Pour offrir une large autonomie de choix et pour coller au plus près aux besoins en équipements des écoles participantes, 16 packages d’équipements standardisés sont proposés et peuvent être combinés entre eux, à concurrence d’un certain « capital-points » qui sera attribué à tout projet lauréat de l’appel.

Ainsi, par exemple, une équipe pourra se doter d’une malle de 12 tablettes Android et d’un point d’accès WiFi, pouvant être partagé par 3 classes, avec pour chacune un projecteur fixe, et compléter ces éléments par un ordinateur portable 15″ et une valisette de mini-robots « Thymio ». Cet ensemble permettra donc à plusieurs enseignants de mettre en oeuvre les combinaisons d’outils les plus adéquats pour faire travailler les élèves en autonomie avec les tablettes ou en groupe devant l’image projetée. Les robots seront, quant à eux, l’occasion de découvrir de façon presque ludique les principes de la programmation, et cela dès le début du fondamental. Bien d’autres combinaisons sont possibles.

En complément de l’équipement et pour favoriser la prise en main de celui-ci et le développement des activités intégrant ces outils numériques, les communautés affecteront aussi 2 périodes professeur pendant un an à l’enseignant qui pilotera le projet. Celui-ci pourra ainsi plus facilement participer à des formations et coordonner l’équipe éducative bénéficiaire du projet.

Du temps et de l’aide pour introduire les projets

Les appels à projets pilotes antérieurs ont montré qu’il est indispensable de donner suffisamment de temps aux écoles pour rédiger les projets et qu’un support est souvent nécessaire pour que ces projets puissent gagner en qualité et en précision. Aussi, la durée d’ouverture de l’appel a été portée à deux mois et demi, tandis qu’une série de réunions d’information seront organisées pour les enseignants, principalement à Namur mais aussi en décentralisation à Liège et Mons.
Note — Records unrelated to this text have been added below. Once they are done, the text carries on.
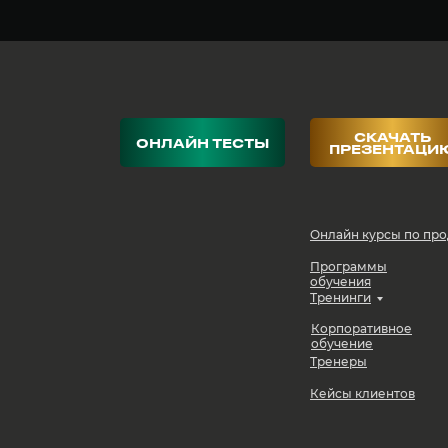
СКАЧАТЬ
ОНЛАЙН ТЕСТЫ
ПРЕЗЕНТАЦИ
Онлайн курсы по пр
Программы
обучения
Тренинги
Корпоративное
обучение
Тренеры
Кейсы клиентов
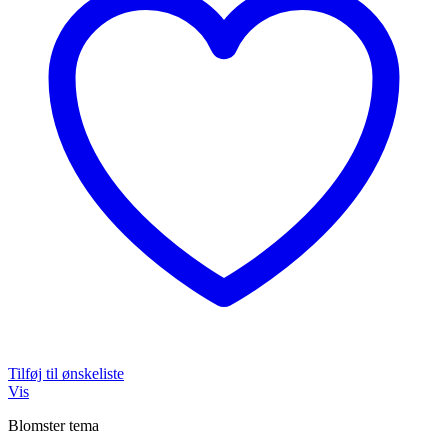
Tilføj til ønskeliste
Vis
Blomster tema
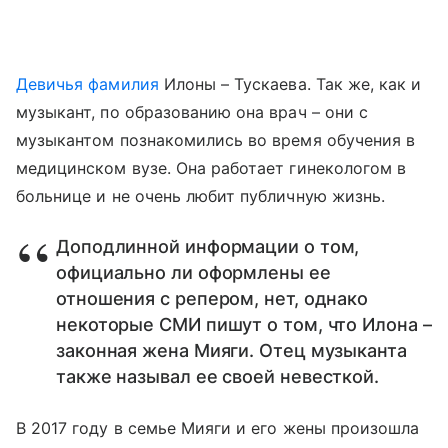
Девичья фамилия
Илоны – Тускаева. Так же, как и
музыкант, по образованию она врач – они с
музыкантом познакомились во время обучения в
медицинском вузе. Она работает гинекологом в
больнице и не очень любит публичную жизнь.
Доподлинной информации о том,
официально ли оформлены ее
отношения с репером, нет, однако
некоторые СМИ пишут о том, что Илона –
законная жена Мияги. Отец музыканта
также называл ее своей невесткой.
В 2017 году в семье Мияги и его жены произошла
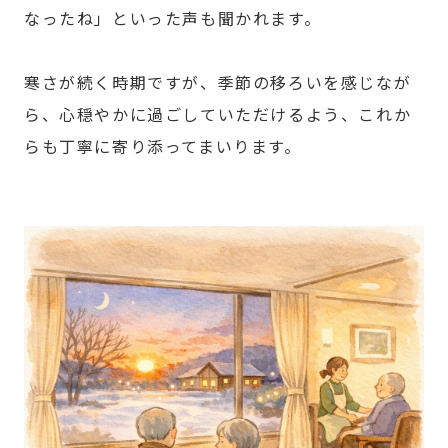
なったね」といった声も聞かれます。
寒さが続く時期ですが、季節の移ろいを感じなが
ら、心穏やかに過ごしていただけるよう、これか
らも丁寧に寄り添ってまいります。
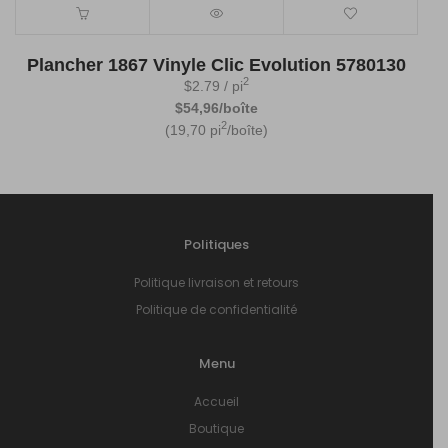
Plancher 1867 Vinyle Clic Evolution 5780130
2
$
2.79
/ pi
$54,96/boîte
2
(19,70 pi
/boîte)
Politiques
Politique livraison et retours
Politique de confidentialité
Menu
Accueil
Boutique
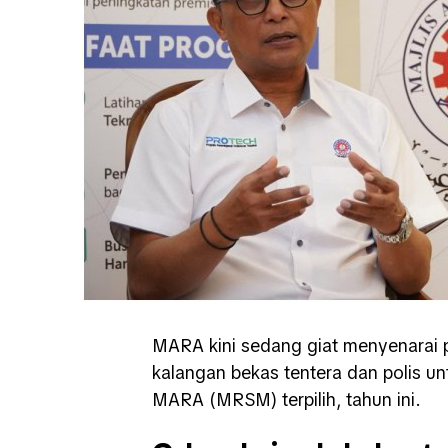
MARA kini sedang giat menyenarai
kalangan bekas tentera dan polis u
MARA (MRSM) terpilih, tahun ini.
De plus, un livre inspirant « Ecole numérique en actions » a été publié et diffusé par le SPW en rassemblant une cinquantaine de réalisations issues du précédent appel à projets école numérique. Enfin, tant les conseillers du SPW que de l’Administration Générale de l’Enseignement (AGE) peuvent être contactés via le site www.ecolenumerique.be pour répondre à toutes les questions des porteurs de projets.